我が写真家『一撮』君の生前葬はこれで、つつがなく何の後悔もなくすんだかな〜・・・と、軽く自分の書いた記事を読み直すと
なんか肝心なことを書き忘れているような気がしてきた。
以前ブログに書いたが、写楽賞というので、『坂本龍一』賞というのを貰ったとき、作家の中上健次さんが私の耳元で
『あたなは(小説を)書けますよ』・・・と言ってくれた時、私は彼が誰であるか知らなかったということもあったが
内心『書けないから、写真をやってるんだよ!・・・』と言いたかった気持ちを抑えて『そうですか』と返事をかえした事を思い出す。
しかし、実際に言いたかったことは、『文章で書けない世界(次元)を表現したいから写真をやっているんですよ』・・・と、
自分の深奥にあるいまだ言語化できていない事柄を自分にも彼にも伝えたかったのではなかったかと・・・今では思うのだ。
そうなのよ、写真は視覚芸術・・・というか、視覚芸術の中でも、1/100秒で撮れてしまうという意味もこめて、じつに『非言語』のところが
最大の特徴であるわけで、それは小説とは異次元レベルにある写真、そこを深く追究することなしには、一撮も浮かばれない・・・ことに気が付いた。
その意味で、写真は指導するといっても案外に指導することの難しい芸術であるとあらためて思う。
高額なカメラで、とにかくシャッターを切りさえすれば、一応何かがそれなりに写っているわけで、写真を撮るのに特別技術がいるわけでもない …
というところが、結局その写真家の内面というか、何を自分は求めているのか・・・というあたりに問題の焦点が当てられてゆくものであったのだ。
だから、写真を撮るときは、全身全霊を込めた直感によるシャッター切り、『視覚された場面が愚脳に言語化される』以前、ほとんど剣道の打ち込む際の
『気合』のようなもので、その意味でも写真は激しく『非言語』表現であった。
しかし、この『己事究明』の門前まで来ていながら、『私の写真術』ではそれ以上前に進むことが出来なかった。
今思うに、禅の旗印『不立文字・教外別伝・直指人心・見性成仏』・・・とある中、写真と共通するのは『不立文字・教外別伝』というか
『教外別伝』は『仏教経典』を意味しているからそもそも別物として、案外『直指人心』というのが、写真を真剣に探究することで至ることのできる境地
なのかとも思うが、やはり究極の処までゆくにはそれなりの『大疑』が自己の中になければならなかったのだと思う。

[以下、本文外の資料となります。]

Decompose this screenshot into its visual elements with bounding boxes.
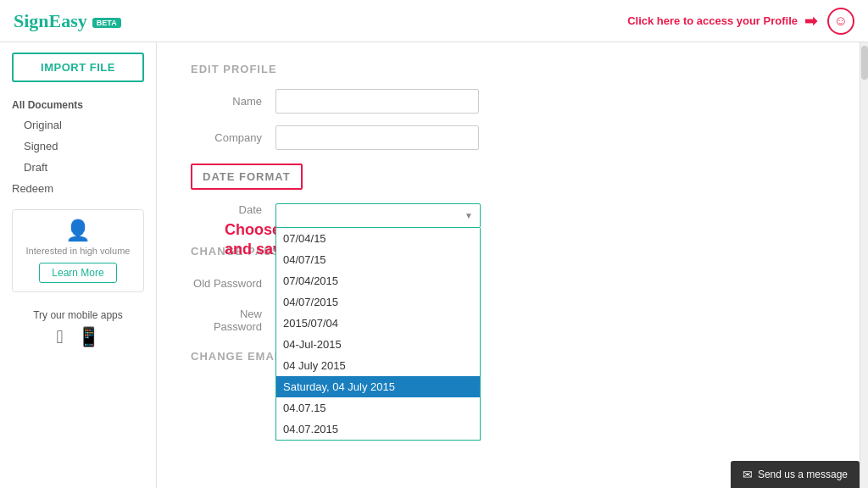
company-input[interactable]	[275, 125, 479, 150]
header-right: Click here to access your Profile ➡ ☺	[627, 8, 854, 35]
sidebar-item-signed[interactable]: Signed	[0, 136, 156, 157]
user-icon: ☺	[834, 14, 848, 29]
name-input[interactable]	[275, 89, 479, 114]
name-row: Name	[191, 89, 826, 114]
mobile-apps-section: Try our mobile apps  📱	[12, 309, 144, 348]
old-password-label: Old Password	[191, 277, 275, 290]
name-label: Name	[191, 95, 275, 108]
dropdown-item[interactable]: 04 July 2015	[276, 355, 480, 376]
new-password-label: New Password	[191, 308, 275, 333]
profile-hint-text: Click here to access your Profile	[627, 14, 798, 27]
arrow-right-icon: ➡	[804, 12, 817, 30]
send-message-button[interactable]: ✉ Send us a message	[731, 461, 860, 488]
beta-badge: BETA	[92, 18, 121, 28]
logo-area: SignEasy BETA	[14, 10, 121, 32]
learn-more-button[interactable]: Learn More	[39, 263, 116, 283]
promo-box: 👤 Interested in high volume Learn More	[12, 209, 144, 292]
date-row: Date ▼ 07/04/1504/07/1507/04/201504/07/2…	[191, 203, 826, 228]
company-row: Company	[191, 125, 826, 150]
send-message-label: Send us a message	[758, 469, 848, 480]
sidebar-item-redeem[interactable]: Redeem	[0, 178, 156, 199]
scrollbar-thumb[interactable]	[861, 46, 868, 80]
date-label: Date	[191, 203, 275, 216]
header: SignEasy BETA Click here to access your …	[0, 0, 868, 42]
promo-text: Interested in high volume	[21, 246, 135, 256]
profile-icon-button[interactable]: ☺	[827, 8, 854, 35]
date-selected-value	[283, 209, 287, 222]
sidebar-item-draft[interactable]: Draft	[0, 157, 156, 178]
dropdown-item[interactable]: 04/07/2015	[276, 291, 480, 313]
import-file-button[interactable]: IMPORT FILE	[12, 53, 144, 82]
chevron-down-icon: ▼	[465, 211, 473, 220]
android-icon[interactable]: 📱	[77, 326, 100, 348]
date-dropdown-trigger[interactable]: ▼	[275, 203, 481, 228]
dropdown-item[interactable]: 04.07.2015	[276, 419, 480, 440]
scrollbar[interactable]	[860, 42, 868, 488]
dropdown-item[interactable]: 04/07/15	[276, 249, 480, 270]
sidebar: IMPORT FILE All Documents Original Signe…	[0, 42, 157, 488]
dropdown-item[interactable]: 2015/07/04	[276, 313, 480, 334]
apple-icon[interactable]: 	[56, 326, 63, 348]
all-documents-label: All Documents	[0, 96, 156, 114]
sidebar-item-original[interactable]: Original	[0, 114, 156, 136]
profile-hint: Click here to access your Profile ➡	[627, 12, 817, 30]
promo-icon: 👤	[21, 219, 135, 242]
dropdown-item[interactable]: 07/04/15	[276, 228, 480, 249]
dropdown-item[interactable]: 07/04/2015	[276, 270, 480, 291]
main-layout: IMPORT FILE All Documents Original Signe…	[0, 42, 868, 488]
date-dropdown-wrapper: ▼ 07/04/1504/07/1507/04/201504/07/201520…	[275, 203, 481, 228]
envelope-icon: ✉	[743, 468, 753, 481]
dropdown-item[interactable]: Saturday, 04 July 2015	[276, 376, 480, 397]
company-label: Company	[191, 131, 275, 144]
logo-text: SignEasy	[14, 10, 87, 32]
dropdown-item[interactable]: 04-Jul-2015	[276, 334, 480, 355]
date-dropdown-list: 07/04/1504/07/1507/04/201504/07/20152015…	[275, 228, 481, 441]
mobile-apps-label: Try our mobile apps	[12, 309, 144, 321]
date-format-title: DATE FORMAT	[191, 164, 303, 190]
main-content: EDIT PROFILE Name Company DATE FORMAT Ch…	[157, 42, 860, 488]
app-icons:  📱	[12, 326, 144, 348]
edit-profile-title: EDIT PROFILE	[191, 63, 826, 75]
dropdown-item[interactable]: 04.07.15	[276, 397, 480, 419]
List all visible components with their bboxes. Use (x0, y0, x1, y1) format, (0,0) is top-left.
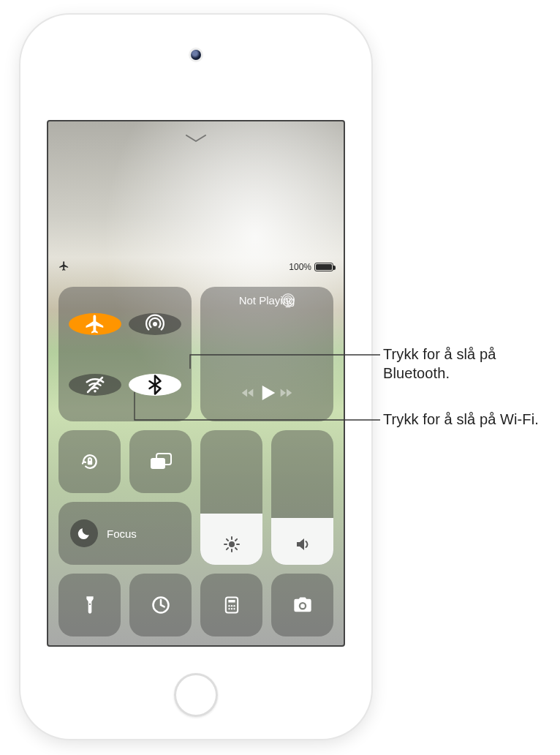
callout-wifi: Trykk for å slå på Wi-Fi. (383, 410, 547, 429)
callout-bluetooth: Trykk for å slå på Bluetooth. (383, 345, 547, 383)
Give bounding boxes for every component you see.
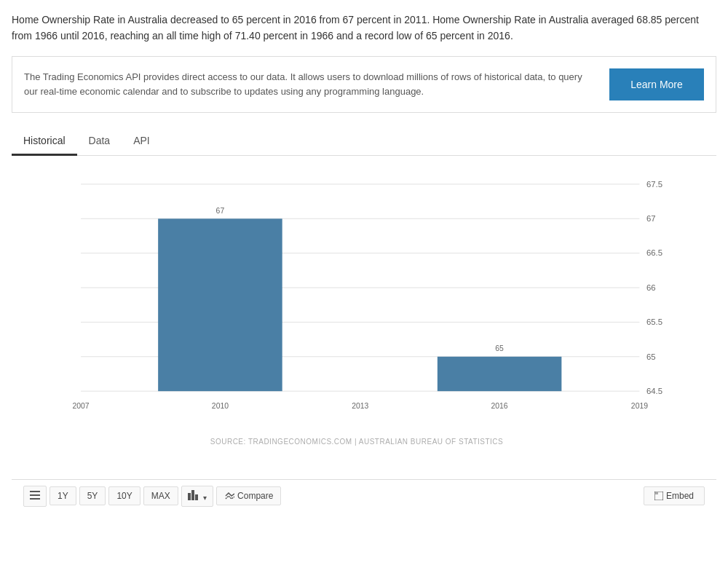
- bar-chart-icon: [188, 490, 201, 500]
- 1y-button[interactable]: 1Y: [50, 486, 76, 505]
- svg-text:65: 65: [495, 344, 504, 352]
- compare-label: Compare: [237, 491, 273, 501]
- svg-text:65.5: 65.5: [646, 317, 662, 326]
- tab-historical[interactable]: Historical: [12, 127, 77, 156]
- api-banner: The Trading Economics API provides direc…: [12, 56, 716, 113]
- embed-button[interactable]: Embed: [644, 486, 705, 505]
- bar-2016: [438, 357, 562, 391]
- svg-rect-24: [188, 493, 191, 500]
- compare-button[interactable]: Compare: [216, 486, 281, 505]
- svg-text:67: 67: [646, 214, 656, 223]
- 5y-button[interactable]: 5Y: [79, 486, 106, 505]
- svg-text:66: 66: [646, 283, 656, 292]
- compare-icon: [224, 491, 234, 501]
- list-icon-button[interactable]: [23, 486, 47, 507]
- chart-source: SOURCE: TRADINGECONOMICS.COM | AUSTRALIA…: [41, 438, 673, 446]
- svg-text:2013: 2013: [352, 402, 368, 410]
- chart-type-chevron: ▾: [203, 494, 207, 502]
- list-icon: [30, 490, 40, 500]
- toolbar: 1Y 5Y 10Y MAX ▾ Compare: [12, 479, 716, 513]
- learn-more-button[interactable]: Learn More: [609, 68, 704, 100]
- svg-text:2007: 2007: [72, 402, 89, 410]
- svg-text:66.5: 66.5: [646, 248, 662, 257]
- chart-svg: .grid-line { stroke: #e0e0e0; stroke-wid…: [41, 170, 673, 433]
- api-banner-text: The Trading Economics API provides direc…: [24, 70, 595, 98]
- description-text: Home Ownership Rate in Australia decreas…: [12, 12, 716, 44]
- max-button[interactable]: MAX: [143, 486, 178, 505]
- bar-2010: [158, 218, 282, 391]
- svg-rect-22: [30, 494, 40, 496]
- svg-text:2010: 2010: [212, 402, 229, 410]
- chart-type-button[interactable]: ▾: [181, 486, 213, 507]
- svg-text:2016: 2016: [491, 402, 508, 410]
- svg-rect-28: [655, 492, 658, 494]
- svg-rect-23: [30, 498, 40, 500]
- tab-api[interactable]: API: [122, 127, 162, 156]
- svg-text:67.5: 67.5: [646, 180, 662, 189]
- svg-rect-21: [30, 491, 40, 492]
- embed-icon: [654, 492, 663, 500]
- svg-rect-26: [195, 494, 198, 500]
- 10y-button[interactable]: 10Y: [108, 486, 140, 505]
- svg-text:65: 65: [646, 352, 656, 360]
- svg-text:67: 67: [216, 207, 225, 215]
- embed-label: Embed: [666, 491, 694, 501]
- tabs-container: Historical Data API: [12, 127, 716, 156]
- svg-text:2019: 2019: [631, 402, 648, 410]
- svg-text:64.5: 64.5: [646, 387, 662, 395]
- svg-rect-25: [191, 490, 194, 500]
- chart-area: .grid-line { stroke: #e0e0e0; stroke-wid…: [12, 156, 716, 476]
- tab-data[interactable]: Data: [77, 127, 122, 156]
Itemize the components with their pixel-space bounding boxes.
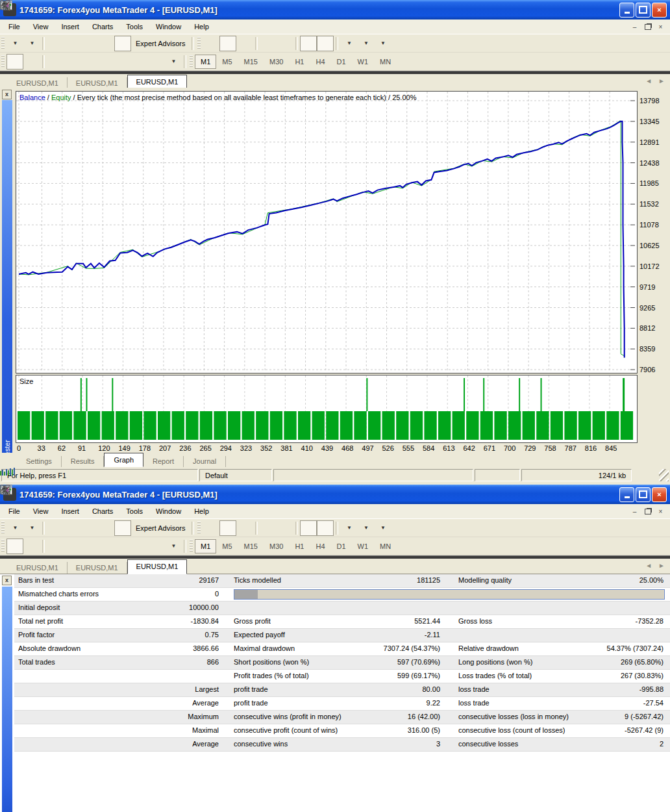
- menu-item-file[interactable]: File: [2, 21, 27, 32]
- tab-scroll-right-icon[interactable]: ►: [658, 77, 665, 84]
- mdi-close-button[interactable]: ×: [655, 22, 666, 32]
- menu-item-view[interactable]: View: [27, 506, 55, 516]
- menu-item-window[interactable]: Window: [149, 21, 188, 32]
- tester-tab-settings[interactable]: Settings: [17, 456, 62, 467]
- toolbar-grip[interactable]: [197, 522, 201, 535]
- zoom-out-button[interactable]: [277, 520, 293, 536]
- periods-button[interactable]: ▼: [357, 520, 374, 536]
- history-center-button[interactable]: [81, 520, 97, 536]
- toolbar-grip[interactable]: [1, 37, 5, 50]
- mdi-restore-button[interactable]: [642, 22, 653, 32]
- expert-advisors-button[interactable]: Expert Advisors: [131, 36, 190, 51]
- close-button[interactable]: ×: [652, 3, 667, 18]
- profiles-button[interactable]: ▼: [23, 36, 40, 51]
- menu-item-file[interactable]: File: [2, 506, 27, 516]
- timeframe-button-d1[interactable]: D1: [331, 55, 352, 69]
- autoscroll-button[interactable]: [300, 520, 317, 536]
- maximize-button[interactable]: [636, 3, 651, 18]
- bar-chart-button[interactable]: [203, 36, 219, 51]
- tab-scroll-right-icon[interactable]: ►: [658, 562, 665, 569]
- indicators-button[interactable]: ▼: [374, 520, 391, 536]
- line-chart-button[interactable]: [236, 36, 253, 51]
- chart-tab-2[interactable]: EURUSD,M1: [127, 559, 188, 574]
- menu-item-tools[interactable]: Tools: [119, 21, 149, 32]
- timeframe-button-m15[interactable]: M15: [238, 539, 264, 553]
- minimize-button[interactable]: [619, 487, 634, 502]
- navigator-button[interactable]: [64, 520, 81, 536]
- timeframe-button-w1[interactable]: W1: [352, 539, 375, 553]
- cursor-button[interactable]: [6, 539, 23, 554]
- fibonacci-button[interactable]: F: [114, 54, 131, 70]
- toolbar-grip[interactable]: [1, 522, 5, 535]
- minimize-button[interactable]: [619, 3, 634, 18]
- menu-item-tools[interactable]: Tools: [119, 506, 149, 516]
- menu-item-insert[interactable]: Insert: [55, 21, 86, 32]
- toolbar-grip[interactable]: [197, 37, 201, 50]
- candlestick-button[interactable]: [219, 36, 236, 51]
- line-chart-button[interactable]: [236, 520, 253, 536]
- menu-item-help[interactable]: Help: [188, 506, 216, 516]
- fibonacci-button[interactable]: F: [114, 539, 131, 554]
- arrows-button[interactable]: ▼: [165, 539, 182, 554]
- timeframe-button-w1[interactable]: W1: [352, 55, 375, 69]
- toolbar-grip[interactable]: [1, 55, 5, 68]
- menu-item-help[interactable]: Help: [188, 21, 216, 32]
- mdi-close-button[interactable]: ×: [655, 507, 666, 516]
- tester-tab-journal[interactable]: Journal: [184, 456, 226, 467]
- timeframe-button-d1[interactable]: D1: [331, 539, 352, 553]
- vertical-line-button[interactable]: [47, 54, 64, 70]
- timeframe-button-h4[interactable]: H4: [310, 55, 330, 69]
- chart-shift-button[interactable]: [317, 520, 334, 536]
- tester-tab-report[interactable]: Report: [143, 456, 184, 467]
- zoom-in-button[interactable]: [260, 36, 277, 51]
- new-order-button[interactable]: ▼: [340, 36, 357, 51]
- timeframe-button-m30[interactable]: M30: [264, 55, 289, 69]
- periods-button[interactable]: ▼: [357, 36, 374, 51]
- autoscroll-button[interactable]: [300, 36, 317, 51]
- toolbar-grip[interactable]: [190, 55, 193, 68]
- close-button[interactable]: ×: [652, 487, 667, 502]
- strategy-tester-button[interactable]: [114, 520, 131, 536]
- history-center-button[interactable]: [81, 36, 97, 51]
- new-chart-button[interactable]: ▼: [6, 36, 23, 51]
- timeframe-button-h1[interactable]: H1: [289, 539, 310, 553]
- chart-tab-1[interactable]: EURUSD,M1: [68, 562, 127, 574]
- timeframe-button-m1[interactable]: M1: [195, 539, 216, 553]
- tester-close-icon[interactable]: x: [2, 90, 12, 99]
- equidistant-channel-button[interactable]: E: [97, 539, 114, 554]
- toolbar-grip[interactable]: [190, 540, 193, 553]
- strategy-tester-button[interactable]: [114, 36, 131, 51]
- trendline-button[interactable]: [81, 539, 97, 554]
- candlestick-button[interactable]: [219, 520, 236, 536]
- cursor-button[interactable]: [6, 54, 23, 70]
- zoom-in-button[interactable]: [260, 520, 277, 536]
- horizontal-line-button[interactable]: [64, 539, 81, 554]
- text-button[interactable]: A: [131, 54, 148, 70]
- mdi-minimize-button[interactable]: –: [629, 507, 640, 516]
- vertical-line-button[interactable]: [47, 539, 64, 554]
- timeframe-button-m30[interactable]: M30: [264, 539, 289, 553]
- resize-grip[interactable]: [659, 469, 669, 481]
- data-window-button[interactable]: [97, 520, 114, 536]
- market-watch-button[interactable]: [47, 520, 64, 536]
- tester-tab-graph[interactable]: Graph: [104, 453, 143, 467]
- market-watch-button[interactable]: [47, 36, 64, 51]
- mdi-minimize-button[interactable]: –: [629, 22, 640, 32]
- timeframe-button-h1[interactable]: H1: [289, 55, 310, 69]
- text-button[interactable]: A: [131, 539, 148, 554]
- navigator-button[interactable]: [64, 36, 81, 51]
- expert-advisors-button[interactable]: Expert Advisors: [131, 520, 190, 536]
- data-window-button[interactable]: [97, 36, 114, 51]
- bar-chart-button[interactable]: [203, 520, 219, 536]
- timeframe-button-m1[interactable]: M1: [195, 55, 216, 69]
- arrows-button[interactable]: ▼: [165, 54, 182, 70]
- new-order-button[interactable]: ▼: [340, 520, 357, 536]
- menu-item-charts[interactable]: Charts: [86, 506, 119, 516]
- tab-scroll-left-icon[interactable]: ◄: [645, 562, 652, 569]
- chart-tab-0[interactable]: EURUSD,M1: [8, 562, 68, 574]
- horizontal-line-button[interactable]: [64, 54, 81, 70]
- new-chart-button[interactable]: ▼: [6, 520, 23, 536]
- trendline-button[interactable]: [81, 54, 97, 70]
- indicators-button[interactable]: ▼: [374, 36, 391, 51]
- timeframe-button-m15[interactable]: M15: [238, 55, 264, 69]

禅修行がある程度深まったような気がした時でも、私は『直指人心』がよくわからずにいた。この4っの旗印の中でもこの『直指人心』だけは
文言としてもなんだかよくわからない言葉であったのだ。
写真活動を通して、無意識に『己事究明』としての『直指人心』を探求する旅にでた私は、知らぬ間に『禅』に出会っていた。
そして、『直指人心』はじつに『非言語』界のことであった・・・。
今日の午後、退院してくる相方・・・独り暮らしに慣れてくれば、嵐のような・・・。